Adrian Midgley wrote:

On Sunday 04 August 2002 11:11, you wrote:

this would mean that it would be very difficult for accountants to
ignore/reject sql-ledger - which is web enabled and open source.

A typical question is: "is it validated".  Which I always find hard to answer
- since "I've checked it carefully" doesn't seem to be the approved answer<g>

Ask them what they mean by validated ;)

I wouldn't totally trust anything that comes out of a computer,
although they are much more reliable than people, I've seen too
many CPU's with floating point errors, and the like.

For example, one of the alleged ways of detecting the Pentium
floating point bug, was actually revealing a bug in Microsoft's
calculator program.....

Now I have to say at integer maths, computers are a lot better,
and most of accountancy is integer mathematics, but I doubt
everybody codes accountancy using integers, programmers aren't
that uniformly well trained. Everyone here knows how their
spreadsheet represents currency internally, and are sure that
every field with currency in is in the right format, don't they
?

The silliest maths story that happened to me, was when I worked
on a program calculating aircraft height from reported pressure.
When a pressure of zero was reported, one computer crashed, the
other program issued a warning and continued with height of
+INFINITY (which is of course totally correct, and totally
useless), the difference was purely architecture IBM 390 v IEEE,
the software was the same Fortran subroutine.

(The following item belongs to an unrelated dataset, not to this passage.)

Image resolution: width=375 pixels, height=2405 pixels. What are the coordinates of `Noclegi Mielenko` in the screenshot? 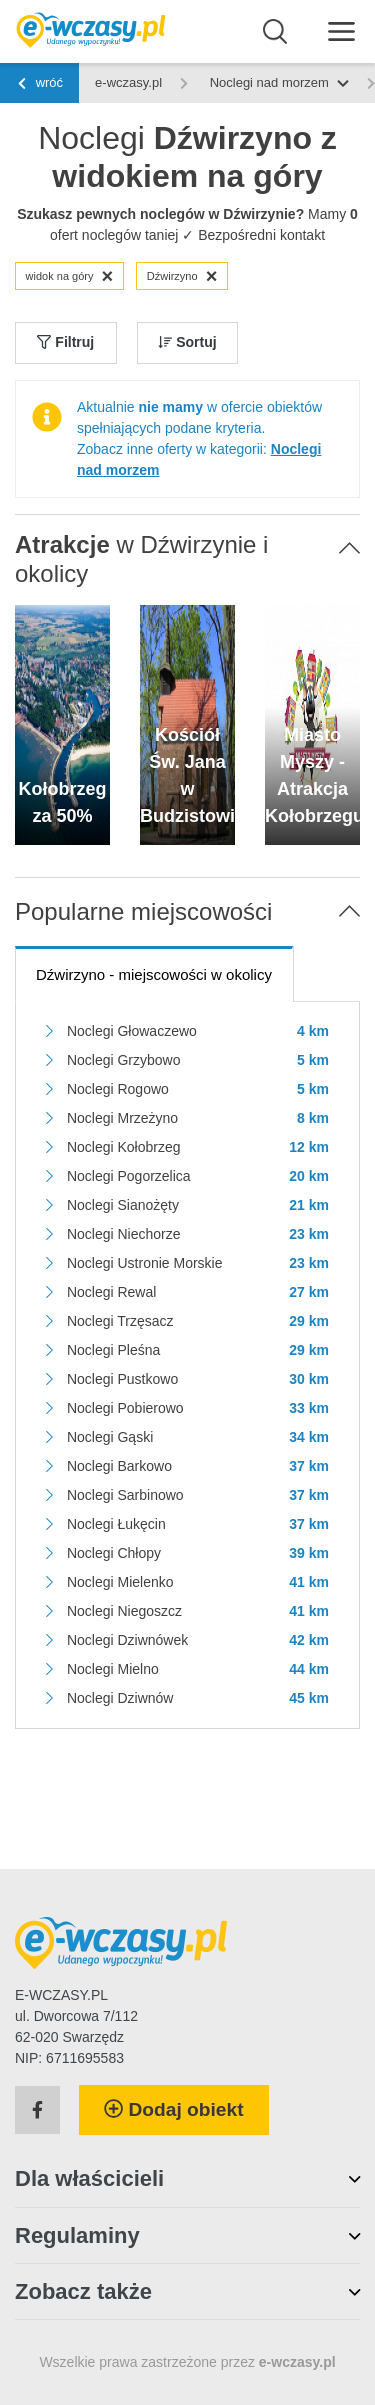 It's located at (120, 1582).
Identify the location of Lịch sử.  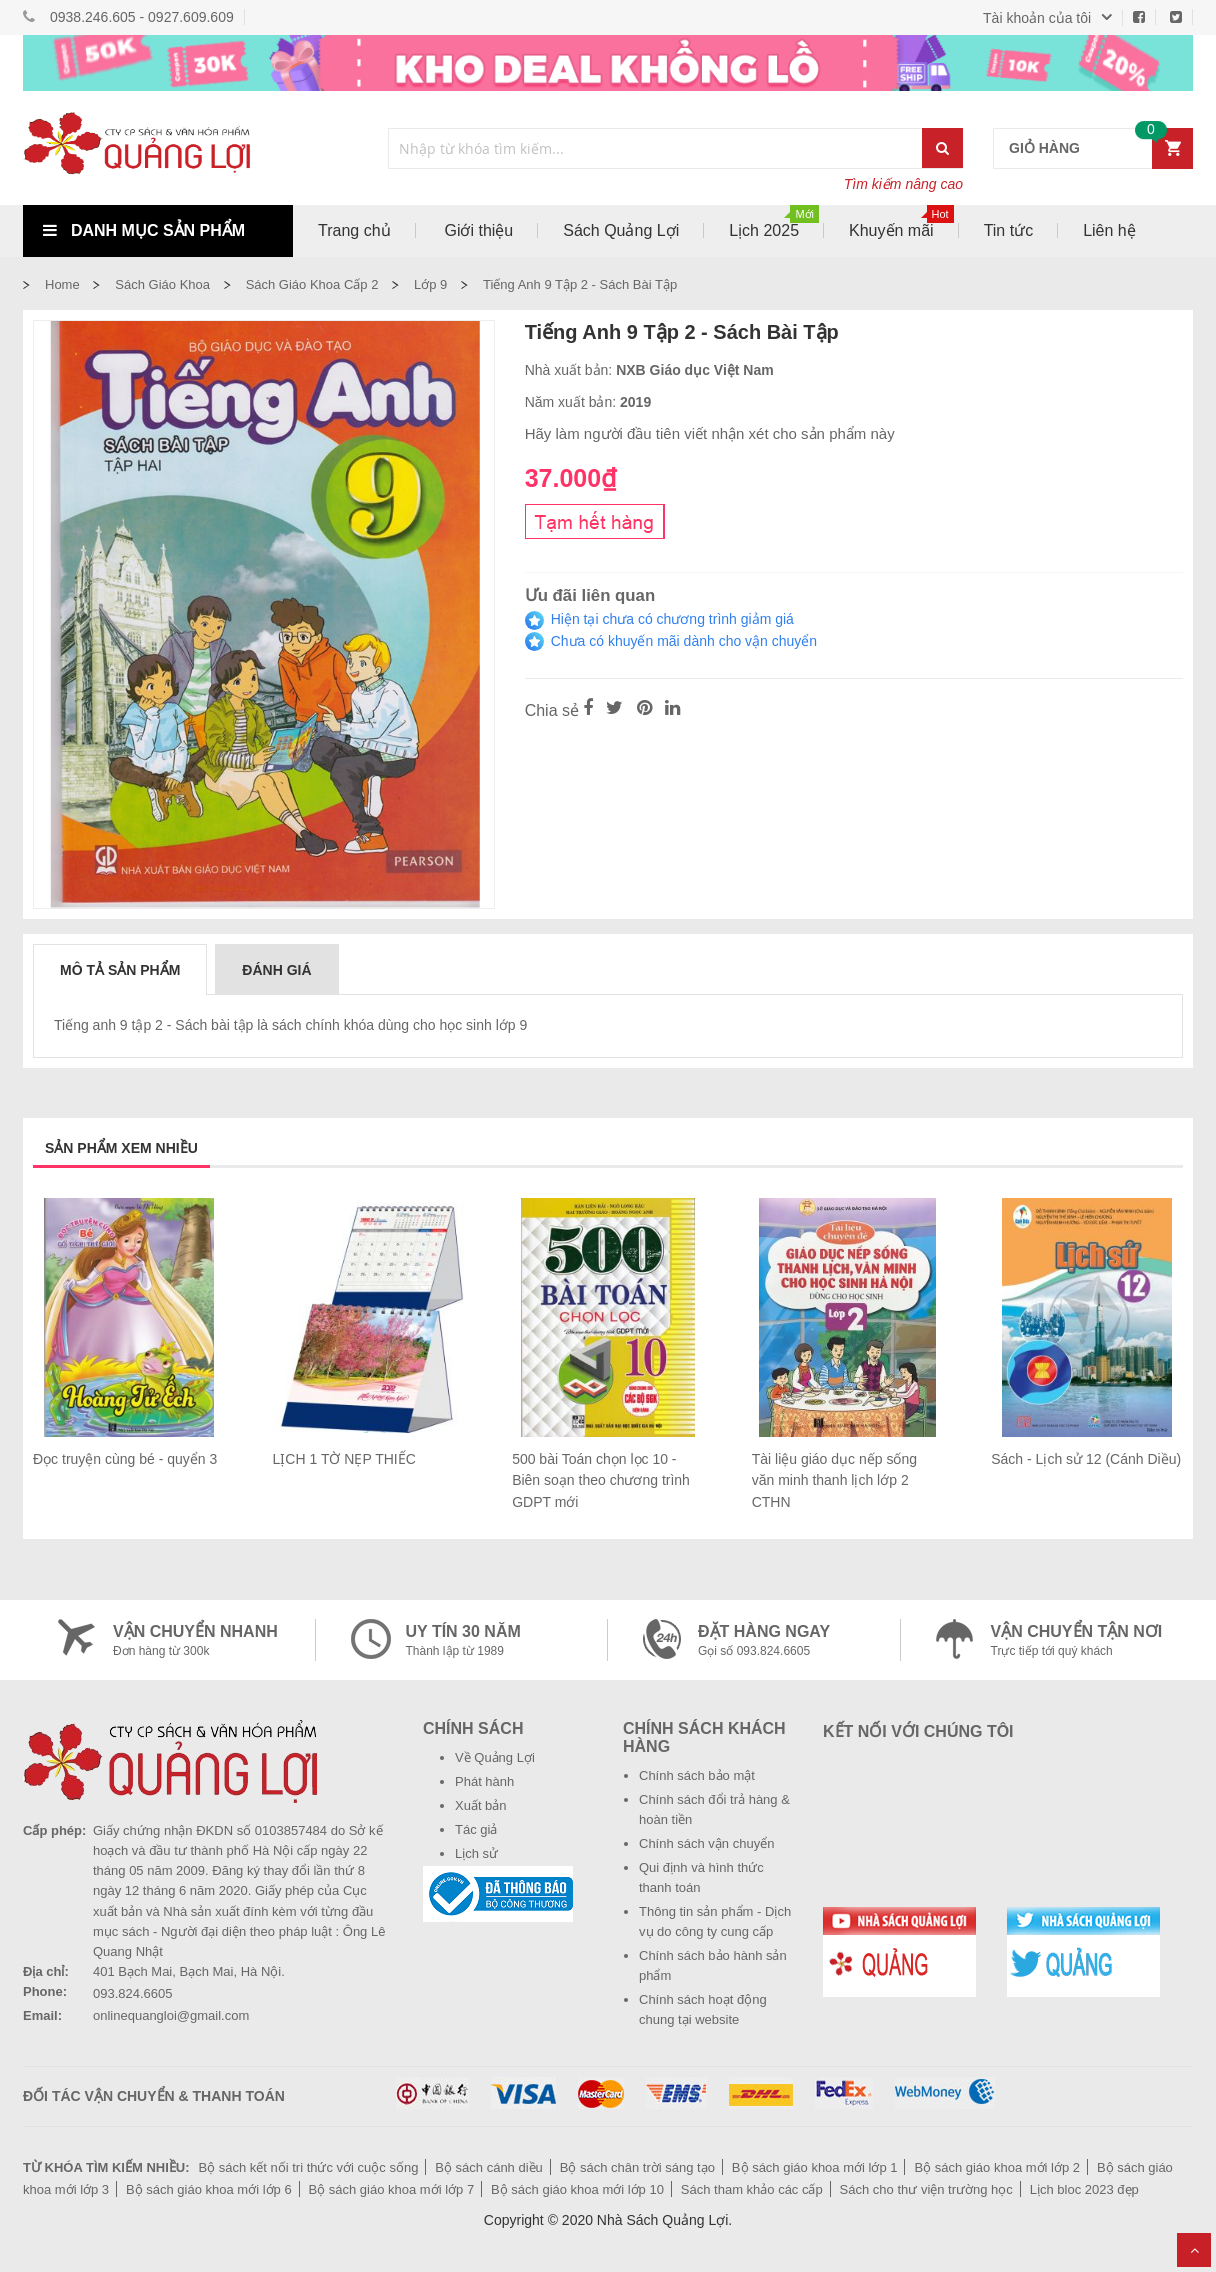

So even 100% code coverage won't cover you if you don't specify
the environment in which it is run precisely enough.

Another revealing experiment was the climate forecasting on the
Cray. They would expect runs of the computer model to bit
compare, as proof the software was not changed unexpectedly by
certain changes to the IT.

This level of attention to detail revealed;

That 1/X worked out long hand differed from the Inverse of X
using the vector processor inverse hardware on that Cray.

Cray correcting some basic trig functions due to bugs in the
implementation of the maths libraries. They backed out these
corrections till they completed that series of experiments,
reproducibility is sometimes more important that accuracy.

Once you've got down and dirty with the innards, you'll never
look at computers as infallible ever.